The portfolio is the principal artifact used by the Institute to monitor progress of doctoral
students. This document is intended as a guide to the portfolio component of these
requirements. Adhering to these guidelines is a requirement for continuing in the doctoral
program.

Portfolio Requirement
Every doctoral student is required to assemble and submit a portfolio for review no later
than the date specified by RIIHL.

Portfolios are reviewed on a regular basis (generally once a year, by the Portfolio
Evaluation Committee (PEC), a faculty committee appointed by the department chair.
Feedback to the student on portfolio contents and on progress towards admission to
candidacy is provided as a result of these reviews.

New portfolios should be submitted to the student's academic advisor for preliminary
review. The advisor may suggest that the student make modifications. Students should
print the cover page form and include the form with the Portfolio for submission to the
academic advisor for review.

Portfolio Content & Organization


Every student in the doctoral program is required to prepare a three-ring binder
containing as much as possible of the information described below. For each major
section, please begin the corresponding section in your binder with a tabbed separator
labeled so as to identify the section heading. All sections are required to be included.

1. Summary Data
a. Complete the following table on personal information:

Personal Information
Your Name:
Your SSN:
Date entered program
(semester/year):
Full or part time student?
Principal source of support:
b. Give the names of your dissertation advisor and other committee
members. If the committee has not yet been formed, please indicate this
.Note that advance into candidacy can only be approved when a committee
has been appointed.
Doctoral Committee
Major Professor / Advisor
Committee Member
Committee Member
Committee Member
External Committee
Member
c. Complete the following table on core courses . You must complete five (5)
core courses in total: one course from each of the three core areas and two
additional courses from the remaining core courses. List these five core
courses in the table below, starting with three from the three core areas.
Note that only those core courses you completed with a grade of B or
higher will count towards the complete set of five, so only list the core
courses with a grade of B or higher:
Core Graduate Courses and Grades
Core Core Semester Taken or Name of Grade
Area Course Planned Instructor Received

d.
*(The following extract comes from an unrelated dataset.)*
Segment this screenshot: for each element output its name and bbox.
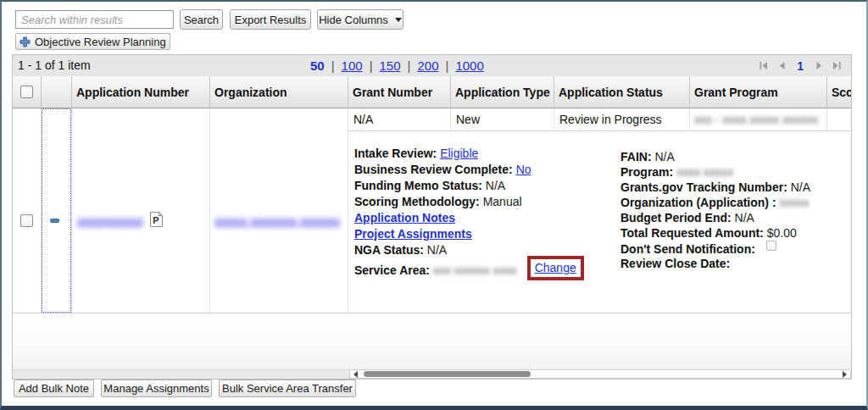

If you are requesting that courses taken at other institutions be counted


toward the core, please provide supporting documentation showing the
equivalence. In addition, our department's Director of Graduate Studies or
another qualified graduate faculty member has to make an examination
and determine that the course is equivalent. Obtain a letter or memo
signed by this person and put a copy in the portfolio. In any case, include
in your portfolio a copy of the course syllabus, including at least the
information about the prerequisites, topics, and textbook or other
references used, and copies of whatever graded work (examinations,
projects, etc.) you have retained from the course.
e. In general, to be equivalent, a course must be a graduate course, with
similar prerequisites, a similar list of topics, and similar performance
expectations. For example, a course in operating systems will not be
considered equivalent unless it is a "second semester" course, i.e. one for
which there is another operating systems course as prerequisite. For the
theory area, the course grade must be based on the ability to do
mathematical proofs.
f. Complete the following table on elective courses, including all the
graduate courses you have taken (including thesis courses) that are not in
the list of core courses above.
Elective Courses and Grades
Elective Semester Taken or Name of Grade
Course Planned Instructor Received

GPA for elective courses:


g. Complete the following table for all area exams you have taken or plan to
take. The last row should be the exam you have taken or plan to take for
your current degree.
Area Exams
Exam Coverage Area Date of Exam (semester/year) Result of Exam

h. State whether you have chosen a doctoral research topic and, if known,
give a brief description of the proposed research. (one or two sentences)

2. Curriculum Vitae

The CV should contain the following information:

a. Academic degrees: List all degrees you have earned to date, including for
each degree the date it was conferred, the subject area, and the institution's
name and general location.
b. Professional employment: List any teaching or research assistantships, any
fellowships, and any nonacademic jobs providing training or experience in
the area of specialization or closely related areas. For teaching and
research assistantships, indicate level of effort, e.g., whether these were
1/2 time, 1/4 time, etc. appointments.
c. Honors and Awards: List any special academic honors, awards, or honor
society memberships.
d. Publications: List all published writings for which you are the author or a
co-author.
e. Service: Indicate anything you have done which either directly or
indirectly benefited the department, university, or the profession--e.g.,
officer of the student chapter, reviewer for professional conference or
journal, assistance at any professional conference, help at science fairs,
service in local public schools, etc.

3. Research Publications and Writing


a. Begin this required section by repeating the publication list cited in your
CV.
b. Place a reprint or photocopy of one research publication of which you
were a contributing author. State the role you played in this publication,
i.e., what was your role in the research and in the writing of the paper.
c. If you were not the person primarily responsible for writing this paper, or
if you have no publications, then you must contribute a work of a research
nature which you personally created. This should be your Masters Thesis,
or if you have not written a thesis, then some other research oriented
writing such as the area survey paper.

Doctoral Dissertation Guidelines


1. Submit a proposal by postal mail to the Doctoral Dissertation Committee of RIIHL
2. The proposal must contain:
a. A title
b. A carefully developed thesis statement. The sole purpose of the dissertation is to
prove your thesis statement. Proposals that do not contain a correct thesis statement will
be denied. A correct thesis statement will be a statement, not a question, not a title, not a
phrase and not an idea. (The title and the thesis statement serve two different purposes.
Be sure you understand the difference.)
c. An outline of your proposed work. A Table of Contents will suffice. You have the
freedom to make certain adjustments from the outline as you start your work, but it
should be followed as carefully as possible
d. The style manual you will use (choices are listed below).
3. You may begin research at any time, but don’t start the actual work you have receive
approval of your Proposal.

Any dissertation that is submitted without a complete and correct


Proposal will be returned with no grade.

Presentation

1. Your work must be judged worthy of commercial publication by the Doctoral


Dissertation Committee.

Failure to successfully comply with this section will result in a loss of 5 points.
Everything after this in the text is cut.